I have the following problem:
Let $X$ be a nonnegative random variable such that $\Bbb{E}(X^2)<\infty$ Then show that $$\Bbb{P}(X>0)\geq \frac{\Bbb{E}(X)^2}{\Bbb{E}(X^2)}$$
I would like to get some hints, because I did the following:
Let me define $U:=X$ and $V:=\Bbb{1}_{\{X>0\}}$. Then clearly $U\in L^2$. But also $V\in L^2$ since $$\int_\Omega (\Bbb{1}_{\{X>0\}})^2 \Bbb{P}(d\omega)=\int_\Omega \Bbb{1}_{\{X>0\}}\Bbb{P}(d\omega)=\Bbb{P}(X>0)\leq 1$$In addition we have that $\Bbb{E}(V^2)=\Bbb{E}((\Bbb{1}_{\{X>0\}})^2)=\Bbb{E}(\Bbb{1}_{\{X>0\}})=\Bbb{P}(X>0)$. Now applying the Cauchy-Schwarz inequality we get $\Bbb{E}(|UV|)^2\leq \Bbb{E}(U^2)\cdot\Bbb{E}(V^2)=\Bbb{E}(U^2)\cdot\Bbb{P}(X>0)$ so $$\Bbb{P}(X>0)\geq \frac{\Bbb{E}(|\Bbb{1}_{\{X>0\}}X|)^2}{\Bbb{E}(X^2)}$$
Now I see that $\Bbb{E}(|\Bbb{1}_{\{X>0\}}X|)=\Bbb{E}(\Bbb{1}_{\{X>0\}}X)=\Bbb{E}(X)$ since the lebesgue mesure doesn't see the nullsets.

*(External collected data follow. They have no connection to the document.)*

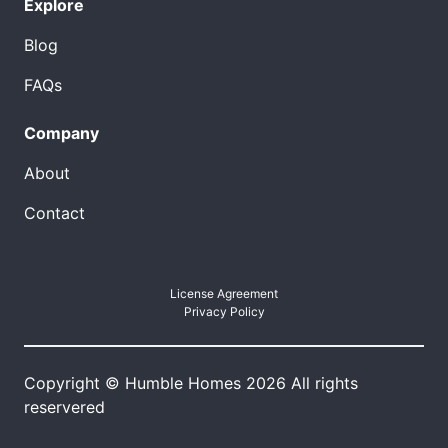
Explore
Blog
FAQs
Company
About
Contact
License Agreement
Privacy Policy
Copyright © Humble Homes 2026 All rights
reservered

Is this correct like this?
Thanks for your help.
Everything about your proof is correct, except for the final line "since the lebesgue mesure doesn't see the nullsets." This is only true for continuous variables, but your problem doesn't mention that $X$ must be continuous. If $X$ is discrete, so for example if $X$ a coin flip $P(X=0)=P(X=1)=\frac{1}{2}$, it does not hold that $\Bbb{E}[\Bbb{1}_{\{X\neq 1\}}X]=\Bbb{E}[X]$, even though the set $\{1\}$ is a null-set for the Lebesgue measure.
The reason why it is correct that $\Bbb{E}[\Bbb{1}_{\{X>0 \}}X]=\Bbb{E}[X]$ is actually much simpler, and it is that $\Bbb{1}_{\{X>0 \}}X=X$. They are the same random variable since if $\Bbb{1}_{\{X>0 \}}=0$, then $X$ is already $0$.
In general, for any random variable $X$ (discrete or continuous) $\Bbb{1}_{\{X\neq 0 \}}X=X$. This is not true in general: $\Bbb{1}_{\{X\neq a \}}X\neq X$ for $a\neq 0$. See for example the coin flip $\Bbb{1}_{\{X\neq 1\}}X\neq X$.